▶ [TASK BRIEF]: Lines from the one with "- Отжимания с хлопком." through the end of the records, and no others, are what the answer should contain, copied exactly; please keep pictures out.

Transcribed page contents
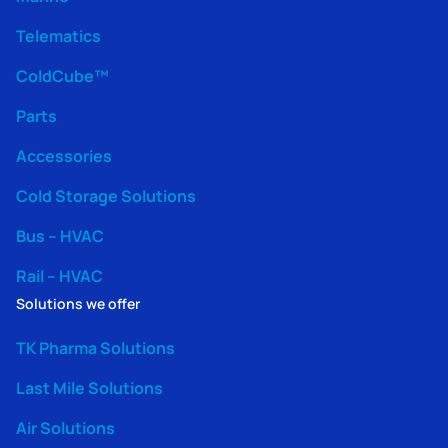
Telematics
ColdCube™
Parts
Accessories
Cold Storage Solutions
Bus – HVAC
Rail – HVAC
Solutions we offer
TK Pharma Solutions
Last Mile Solutions
Air Solutions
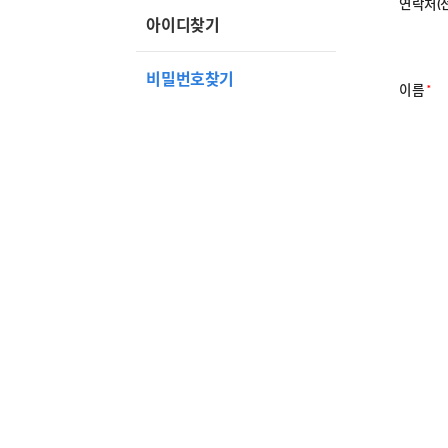
연락처(
아이디찾기
비밀번호찾기
이름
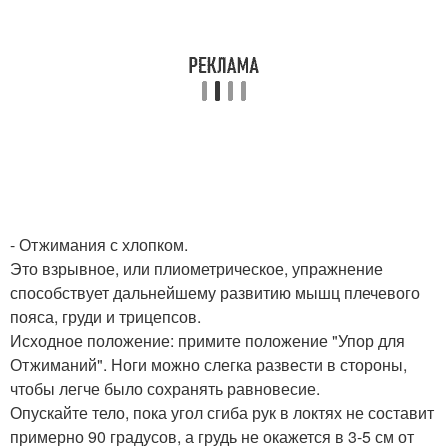
- Отжимания с хлопком.
Это взрывное, или плиометрическое, упражнение
способствует дальнейшему развитию мышц плечевого
пояса, груди и трицепсов.
Исходное положение: примите положение "Упор для
Отжиманий". Ноги можно слегка развести в стороны,
чтобы легче было сохранять равновесие.
Опускайте тело, пока угол сгиба рук в локтях не составит
примерно 90 градусов, а грудь не окажется в 3-5 см от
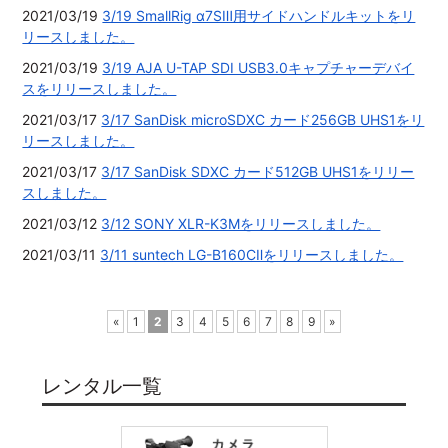
2021/03/19
3/19 SmallRig α7SⅢ用サイドハンドルキットをリ
リースしました。
2021/03/19
3/19 AJA U-TAP SDI USB3.0キャプチャーデバイ
スをリリースしました。
2021/03/17
3/17 SanDisk microSDXC カード256GB UHS1をリ
リースしました。
2021/03/17
3/17 SanDisk SDXC カード512GB UHS1をリリー
スしました。
2021/03/12
3/12 SONY XLR-K3Mをリリースしました。
2021/03/11
3/11 suntech LG-B160CⅡをリリースしました。
«
1
2
3
4
5
6
7
8
9
»
レンタル一覧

▶ [COMPLETED EXERCISE]:
- Отжимания с хлопком.
Это взрывное, или плиометрическое, упражнение
способствует дальнейшему развитию мышц плечевого
пояса, груди и трицепсов.
Исходное положение: примите положение "Упор для
Отжиманий". Ноги можно слегка развести в стороны,
чтобы легче было сохранять равновесие.
Опускайте тело, пока угол сгиба рук в локтях не составит
примерно 90 градусов, а грудь не окажется в 3-5 см от
2021/03/19
3/19 SmallRig α7SⅢ用サイドハンドルキットをリ
リースしました。
2021/03/19
3/19 AJA U-TAP SDI USB3.0キャプチャーデバイ
スをリリースしました。
2021/03/17
3/17 SanDisk microSDXC カード256GB UHS1をリ
リースしました。
2021/03/17
3/17 SanDisk SDXC カード512GB UHS1をリリー
スしました。
2021/03/12
3/12 SONY XLR-K3Mをリリースしました。
2021/03/11
3/11 suntech LG-B160CⅡをリリースしました。
«
1
2
3
4
5
6
7
8
9
»
レンタル一覧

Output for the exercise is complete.